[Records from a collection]

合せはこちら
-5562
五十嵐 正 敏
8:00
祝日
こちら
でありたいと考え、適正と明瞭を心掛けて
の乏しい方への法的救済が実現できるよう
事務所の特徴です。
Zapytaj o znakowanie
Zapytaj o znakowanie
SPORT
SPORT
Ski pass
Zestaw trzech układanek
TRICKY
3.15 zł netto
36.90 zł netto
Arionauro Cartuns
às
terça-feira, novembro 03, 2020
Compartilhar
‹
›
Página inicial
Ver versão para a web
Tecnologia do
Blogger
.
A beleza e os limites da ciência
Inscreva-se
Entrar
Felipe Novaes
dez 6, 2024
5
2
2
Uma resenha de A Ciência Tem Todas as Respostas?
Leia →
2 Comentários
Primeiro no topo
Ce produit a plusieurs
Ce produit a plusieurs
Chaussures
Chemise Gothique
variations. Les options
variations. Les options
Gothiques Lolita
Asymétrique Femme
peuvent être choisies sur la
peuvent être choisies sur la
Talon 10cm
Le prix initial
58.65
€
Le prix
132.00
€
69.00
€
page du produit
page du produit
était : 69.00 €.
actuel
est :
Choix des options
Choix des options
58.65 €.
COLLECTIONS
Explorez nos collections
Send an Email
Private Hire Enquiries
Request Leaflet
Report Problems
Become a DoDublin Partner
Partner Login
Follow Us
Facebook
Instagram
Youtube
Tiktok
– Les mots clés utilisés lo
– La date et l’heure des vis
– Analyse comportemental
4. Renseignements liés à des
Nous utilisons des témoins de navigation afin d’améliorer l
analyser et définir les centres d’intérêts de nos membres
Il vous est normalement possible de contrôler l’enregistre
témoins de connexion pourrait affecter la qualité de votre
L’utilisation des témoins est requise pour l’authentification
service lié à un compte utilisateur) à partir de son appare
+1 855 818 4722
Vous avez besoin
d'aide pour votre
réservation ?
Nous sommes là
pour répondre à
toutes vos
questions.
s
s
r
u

REQUIRED WORK
Here the job is to restate all of the data word for word.

PROBLEM SOLUTION
合せはこちら
-5562
五十嵐 正 敏
8:00
祝日
こちら
でありたいと考え、適正と明瞭を心掛けて
の乏しい方への法的救済が実現できるよう
事務所の特徴です。
Zapytaj o znakowanie
Zapytaj o znakowanie
SPORT
SPORT
Ski pass
Zestaw trzech układanek
TRICKY
3.15 zł netto
36.90 zł netto
Arionauro Cartuns
às
terça-feira, novembro 03, 2020
Compartilhar
‹
›
Página inicial
Ver versão para a web
Tecnologia do
Blogger
.
A beleza e os limites da ciência
Inscreva-se
Entrar
Felipe Novaes
dez 6, 2024
5
2
2
Uma resenha de A Ciência Tem Todas as Respostas?
Leia →
2 Comentários
Primeiro no topo
Ce produit a plusieurs
Ce produit a plusieurs
Chaussures
Chemise Gothique
variations. Les options
variations. Les options
Gothiques Lolita
Asymétrique Femme
peuvent être choisies sur la
peuvent être choisies sur la
Talon 10cm
Le prix initial
58.65
€
Le prix
132.00
€
69.00
€
page du produit
page du produit
était : 69.00 €.
actuel
est :
Choix des options
Choix des options
58.65 €.
COLLECTIONS
Explorez nos collections
Send an Email
Private Hire Enquiries
Request Leaflet
Report Problems
Become a DoDublin Partner
Partner Login
Follow Us
Facebook
Instagram
Youtube
Tiktok
– Les mots clés utilisés lo
– La date et l’heure des vis
– Analyse comportemental
4. Renseignements liés à des
Nous utilisons des témoins de navigation afin d’améliorer l
analyser et définir les centres d’intérêts de nos membres
Il vous est normalement possible de contrôler l’enregistre
témoins de connexion pourrait affecter la qualité de votre
L’utilisation des témoins est requise pour l’authentification
service lié à un compte utilisateur) à partir de son appare
+1 855 818 4722
Vous avez besoin
d'aide pour votre
réservation ?
Nous sommes là
pour répondre à
toutes vos
questions.
s
s
r
u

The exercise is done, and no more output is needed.